The architects for global accounting rules aim to bring clarity and baseline uniformity to ESG performance disclosure through the International Sustainability Standards Board (ISSB), a panel launched at the COP26 climate conference in Glasgow in November.
The ISSB plans to gather opinions from shareholders, companies and other stakeholders and release an initial group of standards during the second half of this year. It aims to become the global standard-setter for sustainability disclosures.
The board “will begin with climate, due to the urgent need for information on climate-related matters,” and draw up both thematic and industry-based requirements, according to a statement by the IFRS Foundation, which oversees the International Accounting Standards Board.
Regulators are stepping up pressure for greater sustainability disclosure. The U.K. government is exploring changes in legislation that would mandate ESG reporting. Under a regime proposed by the European Union, companies would use a classification system to label in disclosures operations that are deemed sustainable.
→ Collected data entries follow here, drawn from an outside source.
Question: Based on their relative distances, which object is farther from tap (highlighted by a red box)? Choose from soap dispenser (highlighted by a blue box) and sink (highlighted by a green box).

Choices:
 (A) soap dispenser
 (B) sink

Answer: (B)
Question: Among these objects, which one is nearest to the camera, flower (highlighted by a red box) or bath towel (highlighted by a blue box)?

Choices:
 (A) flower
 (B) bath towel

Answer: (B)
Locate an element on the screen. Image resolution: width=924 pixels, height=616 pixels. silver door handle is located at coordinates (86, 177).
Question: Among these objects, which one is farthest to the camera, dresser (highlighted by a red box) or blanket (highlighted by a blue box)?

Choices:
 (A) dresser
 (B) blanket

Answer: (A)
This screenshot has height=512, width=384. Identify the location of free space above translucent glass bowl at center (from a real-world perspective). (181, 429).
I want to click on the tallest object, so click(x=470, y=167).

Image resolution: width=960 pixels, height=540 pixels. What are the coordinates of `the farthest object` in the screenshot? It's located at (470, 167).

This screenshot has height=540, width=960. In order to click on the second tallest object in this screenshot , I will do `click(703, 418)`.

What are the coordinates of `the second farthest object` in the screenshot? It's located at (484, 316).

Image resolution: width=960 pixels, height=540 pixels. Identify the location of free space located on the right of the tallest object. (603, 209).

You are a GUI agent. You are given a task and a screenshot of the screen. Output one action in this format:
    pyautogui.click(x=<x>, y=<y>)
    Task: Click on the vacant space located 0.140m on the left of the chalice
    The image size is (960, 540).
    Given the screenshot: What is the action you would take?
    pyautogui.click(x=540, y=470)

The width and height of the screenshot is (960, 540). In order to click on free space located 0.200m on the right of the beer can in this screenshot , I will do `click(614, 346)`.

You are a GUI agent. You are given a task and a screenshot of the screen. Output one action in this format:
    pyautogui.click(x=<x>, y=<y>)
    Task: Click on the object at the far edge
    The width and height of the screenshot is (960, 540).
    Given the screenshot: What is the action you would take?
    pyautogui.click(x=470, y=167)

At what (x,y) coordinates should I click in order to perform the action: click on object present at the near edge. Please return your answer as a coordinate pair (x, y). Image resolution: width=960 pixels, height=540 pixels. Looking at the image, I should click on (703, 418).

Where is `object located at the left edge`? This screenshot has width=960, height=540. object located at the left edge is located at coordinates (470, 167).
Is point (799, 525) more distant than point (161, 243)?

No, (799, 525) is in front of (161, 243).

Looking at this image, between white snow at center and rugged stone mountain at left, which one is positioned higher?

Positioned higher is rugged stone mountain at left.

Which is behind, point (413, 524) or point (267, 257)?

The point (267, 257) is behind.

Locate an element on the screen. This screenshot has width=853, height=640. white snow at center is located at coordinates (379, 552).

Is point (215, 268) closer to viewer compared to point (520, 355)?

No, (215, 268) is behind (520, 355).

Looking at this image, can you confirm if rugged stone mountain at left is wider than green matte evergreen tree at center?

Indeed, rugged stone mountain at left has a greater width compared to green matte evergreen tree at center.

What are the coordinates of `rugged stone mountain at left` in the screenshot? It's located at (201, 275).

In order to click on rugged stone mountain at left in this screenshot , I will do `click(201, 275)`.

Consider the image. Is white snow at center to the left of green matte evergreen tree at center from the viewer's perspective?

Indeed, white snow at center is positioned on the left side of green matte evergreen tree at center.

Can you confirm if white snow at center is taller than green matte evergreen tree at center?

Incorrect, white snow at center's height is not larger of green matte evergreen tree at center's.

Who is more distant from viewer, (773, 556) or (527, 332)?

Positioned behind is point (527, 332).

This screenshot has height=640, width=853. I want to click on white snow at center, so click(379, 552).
In the U.S., Securities and Exchange Commission (SEC) Chair Gary Gensler has said agency staff are crafting a proposal for mandatory climate risk disclosures that will be considered by SEC this year.
Companies may need to report on metrics such as greenhouse gas emissions, financial impacts of climate change and progress towards climate-related goals, Gensler said in July, adding that he aims to ensure investor access to “consistent, comparable, and decision-useful disclosures.”
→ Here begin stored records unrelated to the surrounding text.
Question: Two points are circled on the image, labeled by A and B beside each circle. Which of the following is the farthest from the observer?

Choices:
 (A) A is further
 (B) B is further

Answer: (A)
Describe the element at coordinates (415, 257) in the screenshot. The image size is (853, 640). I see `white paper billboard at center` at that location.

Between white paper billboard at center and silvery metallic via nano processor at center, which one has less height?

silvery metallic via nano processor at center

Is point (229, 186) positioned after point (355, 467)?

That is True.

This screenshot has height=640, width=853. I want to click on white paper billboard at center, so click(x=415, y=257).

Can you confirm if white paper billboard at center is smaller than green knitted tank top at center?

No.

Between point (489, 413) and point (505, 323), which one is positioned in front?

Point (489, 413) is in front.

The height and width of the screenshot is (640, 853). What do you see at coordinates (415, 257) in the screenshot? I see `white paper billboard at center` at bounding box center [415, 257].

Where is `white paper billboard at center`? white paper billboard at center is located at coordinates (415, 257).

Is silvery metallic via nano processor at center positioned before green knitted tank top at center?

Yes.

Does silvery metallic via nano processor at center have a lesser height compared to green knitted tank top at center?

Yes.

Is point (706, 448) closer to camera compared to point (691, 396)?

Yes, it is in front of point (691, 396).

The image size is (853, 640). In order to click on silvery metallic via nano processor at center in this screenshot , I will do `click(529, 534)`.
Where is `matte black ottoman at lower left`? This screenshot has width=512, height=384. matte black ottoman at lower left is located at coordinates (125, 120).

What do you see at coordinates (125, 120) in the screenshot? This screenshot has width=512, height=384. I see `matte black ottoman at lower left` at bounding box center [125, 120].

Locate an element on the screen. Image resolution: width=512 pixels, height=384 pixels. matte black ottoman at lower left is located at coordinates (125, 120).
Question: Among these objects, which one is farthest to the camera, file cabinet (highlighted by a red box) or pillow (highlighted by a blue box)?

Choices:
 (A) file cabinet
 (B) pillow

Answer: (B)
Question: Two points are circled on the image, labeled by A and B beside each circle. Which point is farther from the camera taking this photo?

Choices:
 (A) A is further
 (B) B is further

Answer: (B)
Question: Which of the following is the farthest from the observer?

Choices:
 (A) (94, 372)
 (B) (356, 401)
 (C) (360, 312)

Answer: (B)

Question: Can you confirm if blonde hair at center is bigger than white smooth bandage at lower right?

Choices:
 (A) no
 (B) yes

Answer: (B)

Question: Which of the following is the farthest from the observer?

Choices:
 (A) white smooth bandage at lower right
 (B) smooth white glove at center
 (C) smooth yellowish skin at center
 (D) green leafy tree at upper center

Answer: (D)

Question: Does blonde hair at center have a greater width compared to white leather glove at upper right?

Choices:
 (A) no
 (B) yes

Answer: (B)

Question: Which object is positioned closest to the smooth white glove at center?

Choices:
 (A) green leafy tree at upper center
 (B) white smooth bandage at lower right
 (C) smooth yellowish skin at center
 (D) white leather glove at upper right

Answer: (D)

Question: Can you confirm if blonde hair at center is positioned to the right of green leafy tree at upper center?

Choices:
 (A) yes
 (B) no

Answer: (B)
Such reports may be required in an expanded Form 10-K and describe a company’s direct and indirect carbon emissions, including those by suppliers and partners in its “value chain,” he said. The SEC rules will likely parallel, but not duplicate, global standards. Gensler has also asked staff to propose workforce disclosure rules.
“Meeting demands for sustainability data will be integral to company performance,” Accenture said, adding that “ESG matters to the market, and therefore to business value.”
Companies with high ESG performance from 2013 until 2020 generated 2.6 times higher total shareholder return than medium performers, Accenture said.
Making a CFO responsible for sustainability is essential for ensuring a company meets its ESG goals, Accenture said. “Companies are much more likely to extensively embed ESG in core management processes when the CFO has accountability for ESG metrics.”
Yet only 26% of finance leaders said they had clear, reliable data to back up their ESG metrics and 54% said insufficient skills or talent has impaired ESG measurement and reporting.
Half of investors believe company ESG reports lack substance, compared with only 38% of CFOs, accounting firm EY said last month in a survey, highlighting “a gap between how useful companies believe their ESG reporting to be and the views of investors who use it in their decision-making.”
CFOs currently fall short of meeting investor needs for reporting on ESG performance and need to quickly act to show how they will derive value for their companies from sustainable business practices, EY said.
Only 16% of financial executives said they subject their ESG reports to an independent audit, according to Accenture. It surveyed CFOs and other financial executives at companies with more than $1 billion in revenue in China, France, Germany, Italy, the U.K. and the U.S.